Thanks to Pat Burdick, the subject guide

William Heath was killed in front of his regiment in fighting around Gaines Mills, Virginia in 1862. His brother Francis was wounded at Gettysburg, helping repulse Longstreet’s attack on July 3d.

Confederate Lions

By 1880, the Swiss stone feline’s fame was growing, as America’s favorite tourist, Mark Twain, dedicated a long paragraph to the Lion of Lucerne in A Tramp Abroad, ending with, “The place is a sheltered, reposeful woodland nook, remote from noise and stir and confusion—and all this is fitting, for lions do die in such places, and not on granite pedestals in public squares fenced with fancy iron railings. The Lion of Lucerne would be impressive anywhere, but nowhere so impressive as where he is.”

American sculptors thought otherwise, because nearly two decades later, in 1894, the 2d copycat showed up – this time, in Atlanta, Georgia. And whereas the Lion of Colby had been non-controversial, this lion aimed to imitate the original by sending a very clear message.

The Lion of Atlanta could not have been constructed or dedicated in 1871, as the Colby lion had been.
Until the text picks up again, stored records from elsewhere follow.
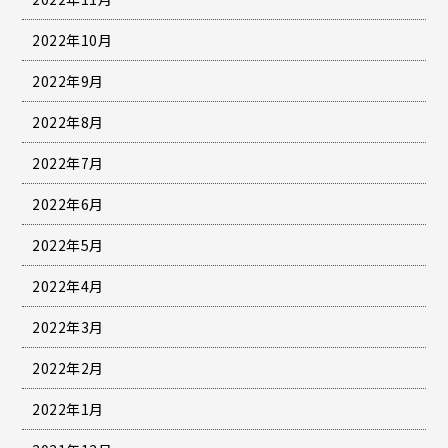
2022年10月
2022年9月
2022年8月
2022年7月
2022年6月
2022年5月
2022年4月
2022年3月
2022年2月
2022年1月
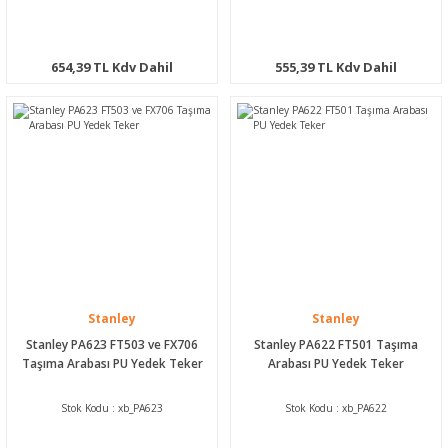
654,39 TL Kdv Dahil
555,39 TL Kdv Dahil
Stanley
Stanley
Stanley PA623 FT503 ve FX706
Stanley PA622 FT501 Taşıma
Taşıma Arabası PU Yedek Teker
Arabası PU Yedek Teker
Stok Kodu : xb_PA623
Stok Kodu : xb_PA622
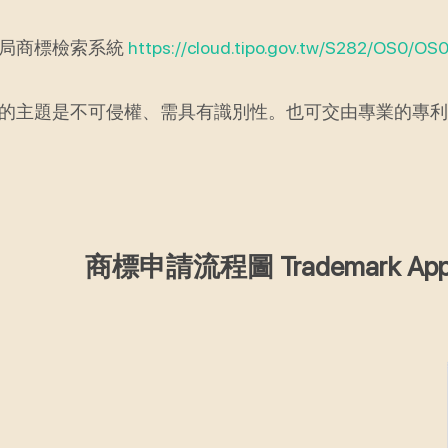
局商標檢索系統
https://cloud.tipo.gov.tw/S282/OS0/OS0
的主題是不可侵權、需具有識別性。也可交由專業的專利
商標申請流程圖 Trademark Applic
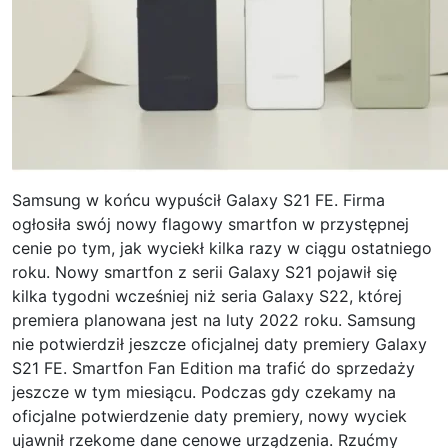
Samsung w końcu wypuścił Galaxy S21 FE. Firma
ogłosiła swój nowy flagowy smartfon w przystępnej
cenie po tym, jak wyciekł kilka razy w ciągu ostatniego
roku. Nowy smartfon z serii Galaxy S21 pojawił się
kilka tygodni wcześniej niż seria Galaxy S22, której
premiera planowana jest na luty 2022 roku. Samsung
nie potwierdził jeszcze oficjalnej daty premiery Galaxy
S21 FE. Smartfon Fan Edition ma trafić do sprzedaży
jeszcze w tym miesiącu. Podczas gdy czekamy na
oficjalne potwierdzenie daty premiery, nowy wyciek
ujawnił rzekome dane cenowe urządzenia. Rzućmy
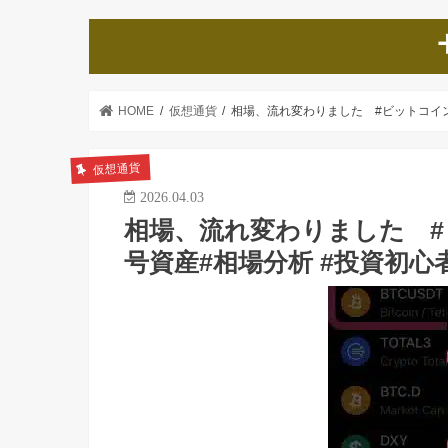
HOME
仮想通貨
相場、流れ変わりました #ビットコイン #BT
仮想通貨
2026.04.03
相場、流れ変わりました #ビ
号資産#相場分析 #投資初心者 #B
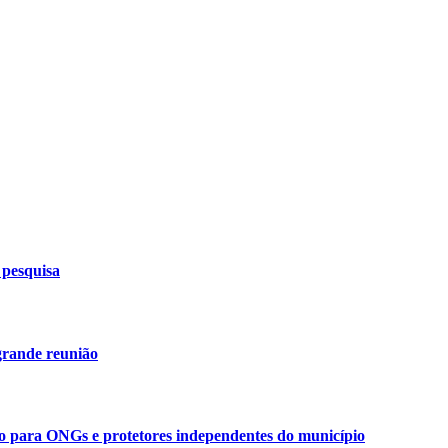
 pesquisa
grande reunião
ão para ONGs e protetores independentes do município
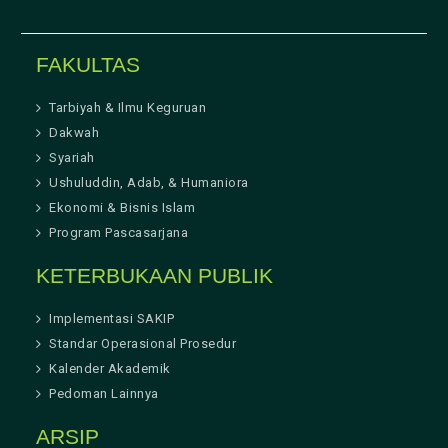
FAKULTAS
Tarbiyah & Ilmu Keguruan
Dakwah
Syariah
Ushuluddin, Adab, & Humaniora
Ekonomi & Bisnis Islam
Program Pascasarjana
KETERBUKAAN PUBLIK
Implementasi SAKIP
Standar Operasional Prosedur
Kalender Akademik
Pedoman Lainnya
ARSIP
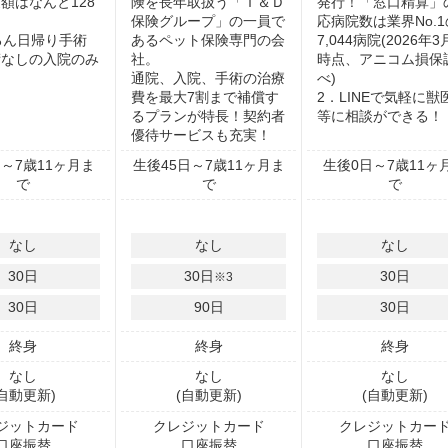
額はなんと128
険を長年取扱う「Ｔ＆Ｄ
発行！「窓口精算」
保険グループ」の一員で
応病院数は業界No.1
ちろん日帰り手術
あるペット保険専門の会
7,044病院(2026年
術なしの入院のみ
社。
時点、アニコム損保
通院、入院、手術の治療
べ)
費を最大7割まで補償す
2．LINEで気軽に獣
るプランが特長！契約者
等に相談ができる！
優待サービスも充実！
～7歳11ヶ月ま
生後45日～7歳11ヶ月ま
生後0日～7歳11ヶ
で
で
で
なし
なし
なし
30
日
30
日
30
日
※3
30
日
90
日
30
日
終身
終身
終身
なし
なし
なし
(自動更新)
(自動更新)
(自動更新)
ジットカード
クレジットカード
クレジットカー
口座振替
口座振替
口座振替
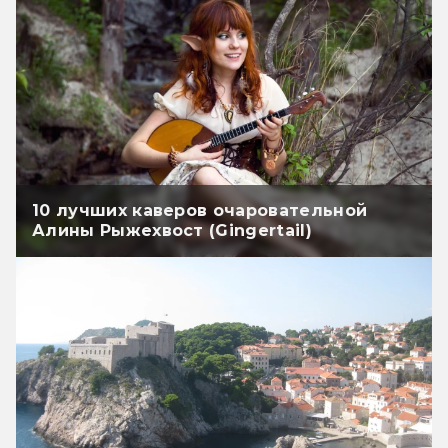
10 лучших каверов очаровательной
Алины Рыжехвост (Gingertail)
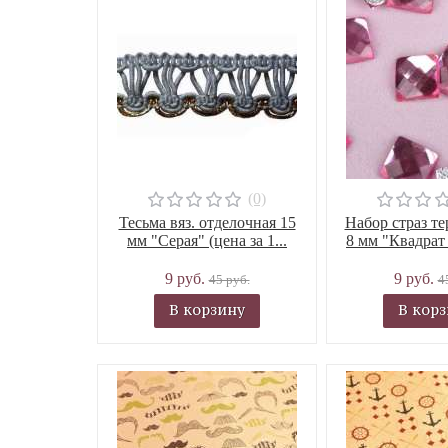
(0)
Тесьма вяз. отделочная 15
Набор страз т
мм "Серая" (цена за 1...
8 мм "Квадрат 
9 руб.
9 руб.
45 руб.
4
В корзину
В кор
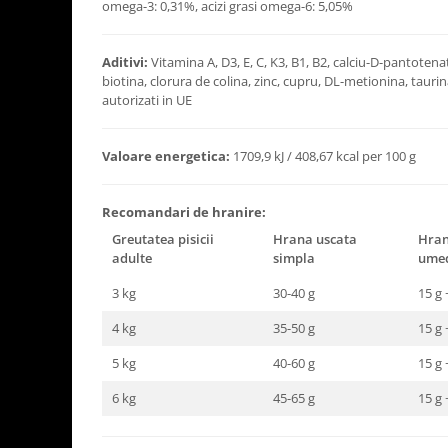
omega-3: 0,31%, acizi grasi omega-6: 5,05%
Aditivi:
Vitamina A, D3, E, C, K3, B1, B2, calciu-D-pantotenat,
biotina, clorura de colina, zinc, cupru, DL-metionina, tauri
autorizati in UE
Valoare energetica:
1709,9 kJ / 408,67 kcal per 100 g
Recomandari de hranire:
Greutatea pisicii
Hrana uscata
Hran
adulte
simpla
ume
3 kg
30-40 g
15 g 
4 kg
35-50 g
15 g 
5 kg
40-60 g
15 g 
6 kg
45-65 g
15 g 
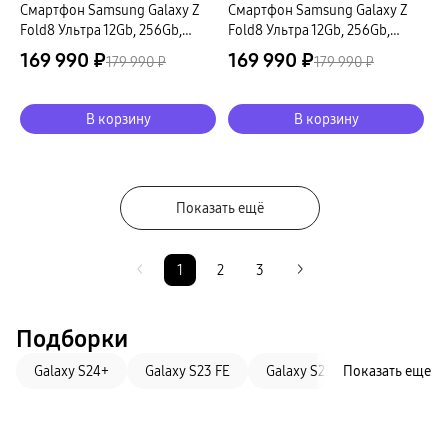
Смартфон Samsung Galaxy Z
Смартфон Samsung Galaxy Z
Fold8 Ультра 12Gb, 256Gb,
Fold8 Ультра 12Gb, 256Gb,
кремовый (РСТ)
фиолетовый (РСТ)
169 990 ₽
169 990 ₽
179 990 ₽
179 990 ₽
В корзину
В корзину
Показать ещё
1
2
3
Подборки
Galaxy S24+
Galaxy S23 FE
Galaxy S24 Ultra
Показать еще
2022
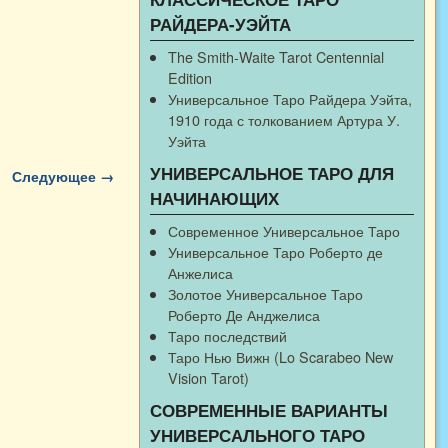
РАЙДЕРА-УЭЙТА
The Smith-Waite Tarot Centennial
Edition
Универсальное Таро Райдера Уэйта,
1910 года с толкованием Артура У.
Уэйта
УНИВЕРСАЛЬНОЕ ТАРО ДЛЯ
Следующее →
НАЧИНАЮЩИХ
Современное Универсальное Таро
Универсальное Таро Роберто де
Анжелиса
Золотое Универсальное Таро
Роберто Де Анджелиса
Таро последствий
Таро Нью Вижн (Lo Scarabeo New
Vision Tarot)
СОВРЕМЕННЫЕ ВАРИАНТЫ
УНИВЕРСАЛЬНОГО ТАРО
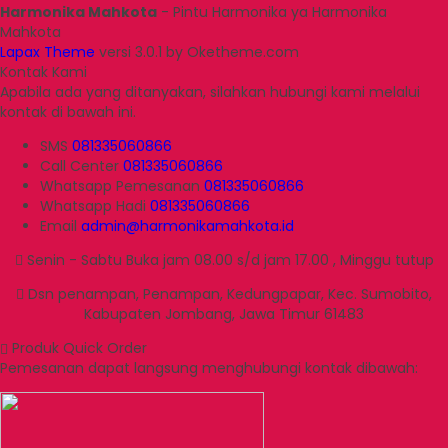
Harmonika Mahkota
- Pintu Harmonika ya Harmonika
Mahkota
Lapax Theme
versi 3.0.1 by Oketheme.com
Kontak Kami
Apabila ada yang ditanyakan, silahkan hubungi kami melalui
kontak di bawah ini.
SMS
081335060866
Call Center
081335060866
Whatsapp
Pemesanan
081335060866
Whatsapp
Hadi
081335060866
Email
admin@harmonikamahkota.id
Senin - Sabtu Buka jam 08.00 s/d jam 17.00 , Minggu tutup
Dsn penampan, Penampan, Kedungpapar, Kec. Sumobito,
Kabupaten Jombang, Jawa Timur 61483
Produk Quick Order
Pemesanan dapat langsung menghubungi kontak dibawah:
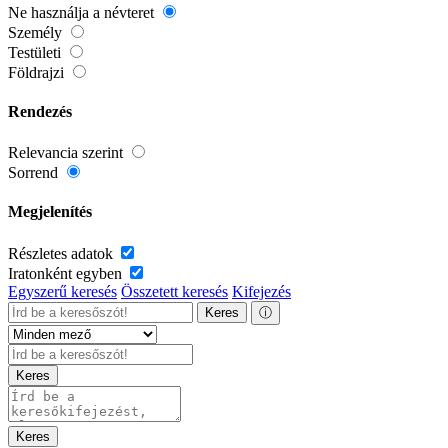
Ne használja a névteret
Személy
Testületi
Földrajzi
Rendezés
Relevancia szerint
Sorrend
Megjelenítés
Részletes adatok
Iratonként egyben
Egyszerű keresés
Összetett keresés
Kifejezés
Keres
ⓘ
Keres
Keres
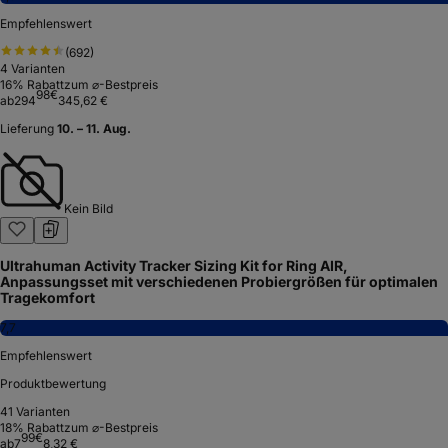
Empfehlenswert
(
692
)
4
Varianten
16
% Rabatt
zum ⌀-Bestpreis
98
€
ab
294
345,62 €
Lieferung
10. – 11. Aug.
Kein Bild
Ultrahuman Activity Tracker Sizing Kit for Ring AIR,
Anpassungsset mit verschiedenen Probiergrößen für optimalen
Tragekomfort
7,7
Empfehlenswert
Produktbewertung
41
Varianten
18
% Rabatt
zum ⌀-Bestpreis
99
€
ab
7
8,32 €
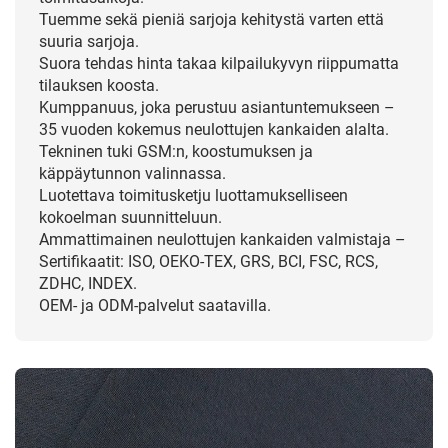
Tuemme sekä pieniä sarjoja kehitystä varten että
suuria sarjoja.
Suora tehdas hinta takaa kilpailukyvyn riippumatta
tilauksen koosta.
Kumppanuus, joka perustuu asiantuntemukseen –
35 vuoden kokemus neulottujen kankaiden alalta.
Tekninen tuki GSM:n, koostumuksen ja
käppäytunnon valinnassa.
Luotettava toimitusketju luottamukselliseen
kokoelman suunnitteluun.
Ammattimainen neulottujen kankaiden valmistaja –
Sertifikaatit: ISO, OEKO-TEX, GRS, BCI, FSC, RCS,
ZDHC, INDEX.
OEM- ja ODM-palvelut saatavilla.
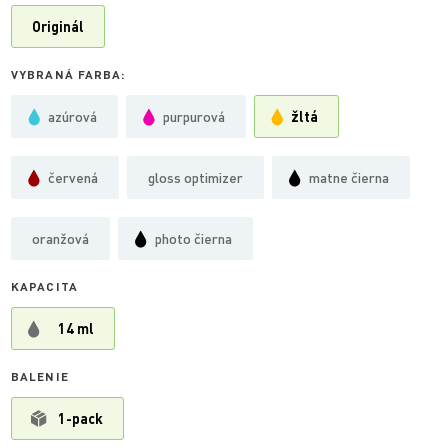
Originál
VYBRANÁ FARBA:
azúrová
purpurová
žltá
červená
gloss optimizer
matne čierna
oranžová
photo čierna
KAPACITA
14 ml
BALENIE
1-pack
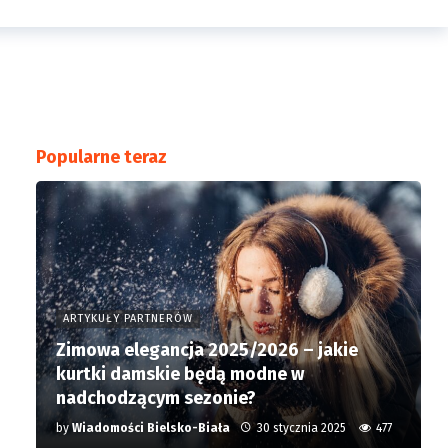
Popularne teraz
ARTYKUŁY PARTNERÓW
Zimowa elegancja 2025/2026 – jakie
kurtki damskie będą modne w
nadchodzącym sezonie?
by
Wiadomości Bielsko-Biała
30 stycznia 2025
477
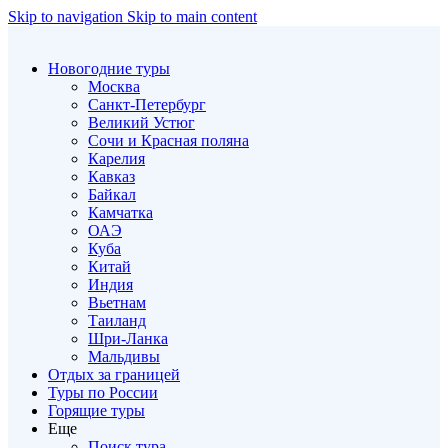
Skip to navigation
Skip to main content
Новогодние туры
Москва
Санкт-Петербург
Великий Устюг
Сочи и Красная поляна
Карелия
Кавказ
Байкал
Камчатка
ОАЭ
Куба
Китай
Индия
Вьетнам
Таиланд
Шри-Ланка
Мальдивы
Отдых за границей
Туры по России
Горящие туры
Еще
Поиск тура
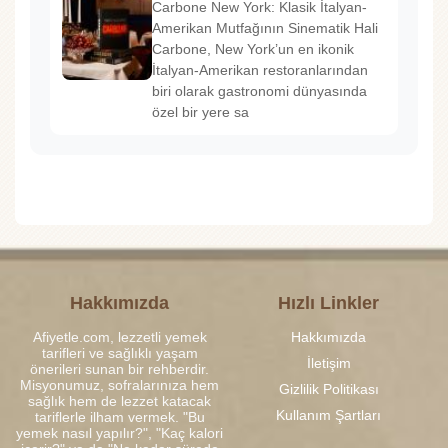
Carbone New York: Klasik İtalyan-
Amerikan Mutfağının Sinematik Hali
Carbone, New York’un en ikonik
İtalyan-Amerikan restoranlarından
biri olarak gastronomi dünyasında
özel bir yere sa
Hakkımızda
Hızlı Linkler
Afiyetle.com, lezzetli yemek
Hakkımızda
tarifleri ve sağlıklı yaşam
İletişim
önerileri sunan bir rehberdir.
Misyonumuz, sofralarınıza hem
Gizlilik Politikası
sağlık hem de lezzet katacak
Kullanım Şartları
tariflerle ilham vermek. "Bu
yemek nasıl yapılır?", "Kaç kalori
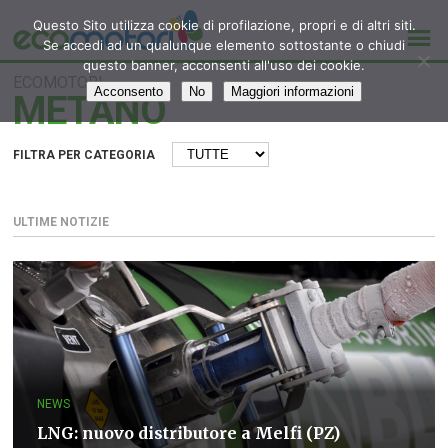
Questo Sito utilizza cookie di profilazione, propri e di altri siti.
Se accedi ad un qualunque elemento sottostante o chiudi
questo banner, acconsenti all'uso dei cookie.
ECOMOTORI
Acconsento
No
Maggiori informazioni
METANO
FILTRA PER CATEGORIA
ULTIME NOTIZIE
NEWS
LNG: nuovo distributore a Melfi (PZ)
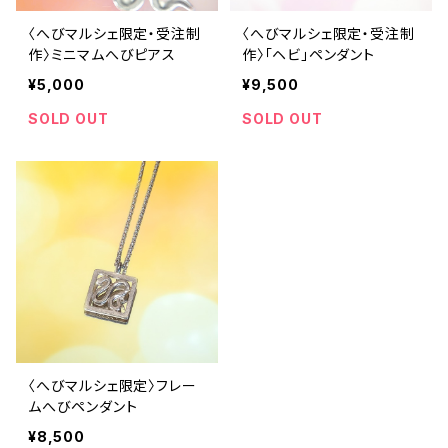
〈へびマルシェ限定・受注制
〈へびマルシェ限定・受注制
作〉ミニマムへびピアス
作〉「ヘビ」ペンダント
¥5,000
¥9,500
SOLD OUT
SOLD OUT
〈へびマルシェ限定〉フレー
ムへびペンダント
¥8,500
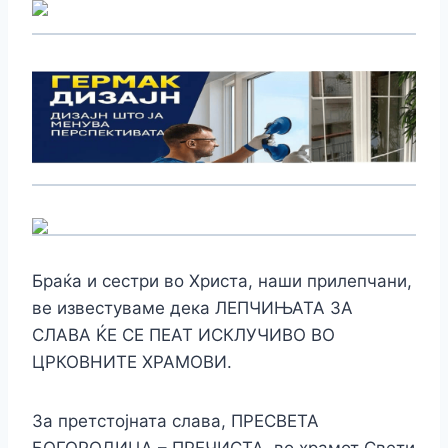
Браќа и сестри во Христа, наши прилепчани,
ве известуваме дека ЛЕПЧИЊАТА ЗА
СЛАВА ЌЕ СЕ ПЕАТ ИСКЛУЧИВО ВО
ЦРКОВНИТЕ ХРАМОВИ.
За претстојната слава, ПРЕСВЕТА
БОГОРОДИЦА – ПРЕЧИСТА, во храмот Свети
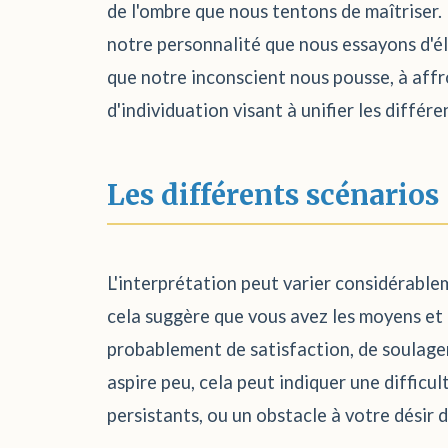
de l'ombre que nous tentons de maîtriser. 
notre personnalité que nous essayons d'él
que notre inconscient nous pousse, à affro
d'individuation visant à unifier les différ
Les différents scénarios
L'interprétation peut varier considérableme
cela suggère que vous avez les moyens et 
probablement de satisfaction, de soulagemen
aspire peu, cela peut indiquer une difficu
persistants, ou un obstacle à votre désir d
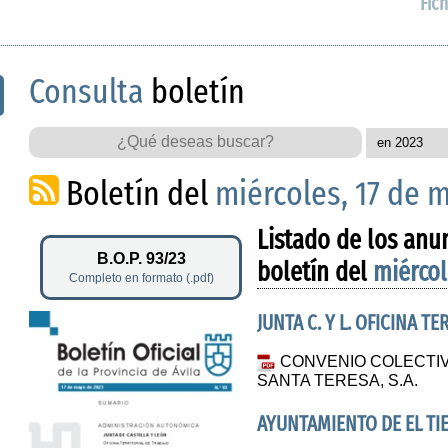
Fich
Consulta
boletín
Boletín del
miércoles, 17 de 
Listado de los anu
B.O.P. 93/23
boletín del
miércol
Completo en formato (.pdf)
JUNTA C. Y L. OFICINA T
CONVENIO COLECTIV
SANTA TERESA, S.A.
AYUNTAMIENTO DE EL TI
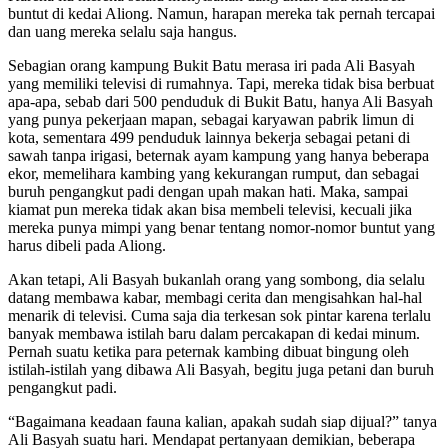
buntut di kedai Aliong. Namun, harapan mereka tak pernah tercapai
dan uang mereka selalu saja hangus.
Sebagian orang kampung Bukit Batu merasa iri pada Ali Basyah
yang memiliki televisi di rumahnya. Tapi, mereka tidak bisa berbuat
apa-apa, sebab dari 500 penduduk di Bukit Batu, hanya Ali Basyah
yang punya pekerjaan mapan, sebagai karyawan pabrik limun di
kota, sementara 499 penduduk lainnya bekerja sebagai petani di
sawah tanpa irigasi, beternak ayam kampung yang hanya beberapa
ekor, memelihara kambing yang kekurangan rumput, dan sebagai
buruh pengangkut padi dengan upah makan hati. Maka, sampai
kiamat pun mereka tidak akan bisa membeli televisi, kecuali jika
mereka punya mimpi yang benar tentang nomor-nomor buntut yang
harus dibeli pada Aliong.
Akan tetapi, Ali Basyah bukanlah orang yang sombong, dia selalu
datang membawa kabar, membagi cerita dan mengisahkan hal-hal
menarik di televisi. Cuma saja dia terkesan sok pintar karena terlalu
banyak membawa istilah baru dalam percakapan di kedai minum.
Pernah suatu ketika para peternak kambing dibuat bingung oleh
istilah-istilah yang dibawa Ali Basyah, begitu juga petani dan buruh
pengangkut padi.
“Bagaimana keadaan fauna kalian, apakah sudah siap dijual?” tanya
Ali Basyah suatu hari. Mendapat pertanyaan demikian, beberapa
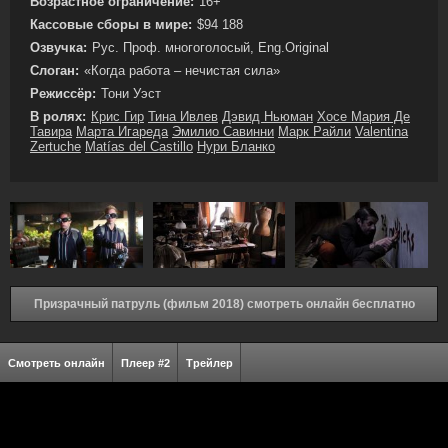
Возрастное ограничение:
16+
Кассовые сборы в мире:
$94 188
Озвучка:
Рус. Проф. многоголосый, Eng.Original
Слоган:
«Когда работа – нечистая сила»
Режиссёр:
Тони Уэст
В ролях:
Крис Гир
Тина Ивлев
Дэвид Ньюман
Хосе Мария Де
Тавира
Марта Игареда
Эмилио Савинни
Марк Райли
Valentina
Zertuche
Matías del Castillo
Нури Бланко
Призрачный патруль (фильм 2018) смотреть онлайн бесплатно
Смотреть онлайн
Плеер #2
Трейлер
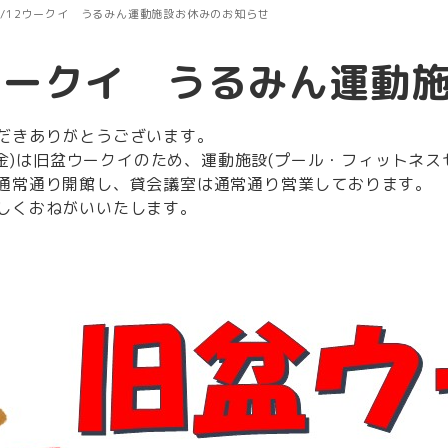
8/12ウークイ うるみん運動施設お休みのお知らせ
2ウークイ うるみん運動
だきありがとうございます。
日(金)は旧盆ウークイのため、運動施設(プール・フィットネ
通常通り開館し、貸会議室は通常通り営業しております。
しくおねがいいたします。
As Dr. Caroline Janney points out in her outstanding and monumental – no pun intended – book Remembering the Civil War, Confederate memorialization remained in the shadows during Reconstruction (1866-1876). With U.S. troops occupying the formerly rebellious – and sort of still rebelling – states, women took up the role of memorialization in cemeteries while former Confederate men remained in the background. Not that the men were exactly silent, since plenty of them actively fought Reconstruction by keeping Black men from the polls, intimidating Unionists, and terrorizing Black families. But with U.S. troops present, violence was somewhat contained. By the 1890s, however, with Reconstruction long over, state legislatures and local governments were purged of Black politicians, often violently and bloodily. White southern nationalism was allowed to come back out in the open. Which is what the Lion of Atlanta was all about.

The dedication ceremonies in front of a crowd of thousands were in the theme of the Lost Cause – the post-war southern narrative that stated that the southern states were doomed from the first because of the disparity of numbers, that the war was not about slavery but that slavery was a beneficial institution for all, that secession was legal and justified, and that one southern soldier was worth three northern soldiers. The Lost Cause was crafted to help White southerners cope with a devastated economy, a feeling of a loss of manhood, and a destroyed social system. It was also a series of lies; White Confederates had no problem upholding slavery before and during the war, the war settled the legality of secession, and northern soldiers were just as competent soldiers as their southern counterparts. Not to mention, lots of southern soldiers fought for the United States. Woops.

As if trying to fill up a Lost Cause bingo card, one speaker at the dedication said, ”It was not for want of a righteous cause that they failed; it was because they were overwhelmed by the forces that had the power to draw upon the rest of the world in their efforts to crush them. Why this righteous cause should have failed, God in His wisdom only knows.”

Another orator waxed eloquent about how the “snowy Alps of Schwytz” surrounded the original Lion of Lucerne, which looked down to “soften the whole scene with their perpetual white,” and how the Lion of Atlanta was “carved from Georgia’s purest, whitest marble.” As you can read for yourself at the above link, he proceeds to go off on a very long rant about how the Confederates were also fighting for union, how they have not created a “new south” but “rehabilitated our grand old south with a new life,” and how armed rebellion to was actually quite patriotic. 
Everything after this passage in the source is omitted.